Behavior of String literals is confusing - java

The behavior of String literals is very confusing in the code below.
I can understand line 1, line 2, and line 3 are true, but why is line 4 false?
When I print the hashcode of both they are the same.
class Hello
{
public static void main(String[] args)
{
String hello = "Hello", lo = "lo";
System.out.print((Other1.hello == hello) + " "); //line 1
System.out.print((Other1.hello == "Hello") + " "); //line 2
System.out.print((hello == ("Hel"+"lo")) + " "); //line 3
System.out.print((hello == ("Hel"+lo)) + " "); //line 4
System.out.println(hello == ("Hel"+lo).intern()); //line 5
System.out.println(("Hel"+lo).hashCode()); //hashcode is 69609650 (machine depedent)
System.out.println("Hello".hashCode()); //hashcode is same WHY ??.
}
}
class Other1 { static String hello = "Hello"; }
I know that == checks for reference equality and check in the pool for literals. I know equals() is the right way. I want to understand the concept.
I already checked this question, but it doesn't explain clearly.
I would appreciate a complete explanation.

Every compile-time constant expression that is of type String will be put into the String pool.
Essentially that means: if the compiler can (easily) "calculate" the value of the String without running the program, then it will be put into the pool (the rules are slightly more complicated than that and have a few corner cases, see the link above for all the details).
That's true for all the Strings in lines 1-3.
"Hel"+lo is not a compile-time constant expression, because lo is a non-constant variable.
The hash codes are the same, because the hashCode of a String depends only on its content. That's required by the contract of equals() and hashCode().

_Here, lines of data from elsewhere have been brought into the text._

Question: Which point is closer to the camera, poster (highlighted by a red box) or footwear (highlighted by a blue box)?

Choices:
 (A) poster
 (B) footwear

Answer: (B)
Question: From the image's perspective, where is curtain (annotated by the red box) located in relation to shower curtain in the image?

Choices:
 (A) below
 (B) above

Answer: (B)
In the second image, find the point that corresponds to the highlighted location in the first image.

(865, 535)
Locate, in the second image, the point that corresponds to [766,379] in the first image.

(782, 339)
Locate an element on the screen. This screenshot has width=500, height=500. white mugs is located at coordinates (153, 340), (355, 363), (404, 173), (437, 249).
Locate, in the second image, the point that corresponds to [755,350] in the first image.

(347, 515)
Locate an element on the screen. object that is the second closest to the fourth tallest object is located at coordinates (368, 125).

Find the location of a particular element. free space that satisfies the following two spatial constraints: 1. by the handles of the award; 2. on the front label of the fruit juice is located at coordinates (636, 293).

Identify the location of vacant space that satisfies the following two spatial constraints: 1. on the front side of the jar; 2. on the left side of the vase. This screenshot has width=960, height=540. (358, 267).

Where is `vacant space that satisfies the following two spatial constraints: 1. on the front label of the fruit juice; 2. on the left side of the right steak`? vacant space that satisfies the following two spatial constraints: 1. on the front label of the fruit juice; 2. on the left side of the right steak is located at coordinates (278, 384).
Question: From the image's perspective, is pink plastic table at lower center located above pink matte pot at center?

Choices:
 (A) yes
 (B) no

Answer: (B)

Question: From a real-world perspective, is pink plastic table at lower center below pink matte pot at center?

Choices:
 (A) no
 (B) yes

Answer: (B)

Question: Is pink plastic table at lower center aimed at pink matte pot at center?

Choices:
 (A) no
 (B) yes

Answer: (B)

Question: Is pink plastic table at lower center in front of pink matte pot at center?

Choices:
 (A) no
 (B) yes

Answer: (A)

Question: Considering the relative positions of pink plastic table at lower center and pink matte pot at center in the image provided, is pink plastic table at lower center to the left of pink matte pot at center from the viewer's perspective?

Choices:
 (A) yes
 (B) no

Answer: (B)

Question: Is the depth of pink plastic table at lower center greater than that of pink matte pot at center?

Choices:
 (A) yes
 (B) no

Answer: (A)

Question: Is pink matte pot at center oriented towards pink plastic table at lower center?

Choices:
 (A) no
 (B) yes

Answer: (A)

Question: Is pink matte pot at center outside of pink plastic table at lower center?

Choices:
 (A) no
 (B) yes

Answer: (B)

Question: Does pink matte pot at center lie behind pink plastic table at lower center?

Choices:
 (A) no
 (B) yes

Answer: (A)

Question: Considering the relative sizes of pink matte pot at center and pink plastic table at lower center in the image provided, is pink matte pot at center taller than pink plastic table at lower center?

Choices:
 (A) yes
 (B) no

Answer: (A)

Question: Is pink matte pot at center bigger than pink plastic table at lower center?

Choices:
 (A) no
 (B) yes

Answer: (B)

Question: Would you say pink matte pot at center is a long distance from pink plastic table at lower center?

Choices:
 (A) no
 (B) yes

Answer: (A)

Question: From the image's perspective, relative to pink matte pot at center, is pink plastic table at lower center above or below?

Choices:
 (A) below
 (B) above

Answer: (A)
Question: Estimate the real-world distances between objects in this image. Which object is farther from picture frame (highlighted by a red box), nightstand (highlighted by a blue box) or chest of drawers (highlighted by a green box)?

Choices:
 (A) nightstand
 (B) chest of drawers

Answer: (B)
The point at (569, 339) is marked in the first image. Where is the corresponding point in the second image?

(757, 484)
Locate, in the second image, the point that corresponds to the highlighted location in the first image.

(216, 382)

Strings computed by concatenation at runtime are newly created and therefore distinct
here is a link to read: http://docs.oracle.com/javase/specs/jls/se7/html/jls-3.html#jls-3.10.5

String object can be created in the following ways:
String str = new String("abcd"); // Using the new operator
// str is assigned with "abcd" value at compile time.
String str="abcd"; // Using string literal
// str is assigned with "abcd" value at compile time.
String str="ab" + "cd"; // Using string constant expression.
// str is assigned with "abcd" value at compile time.
String str1 = "cd";
String str = "ab"+str1; // Using string expression.
// str is assigned with "abcd" value at run time only.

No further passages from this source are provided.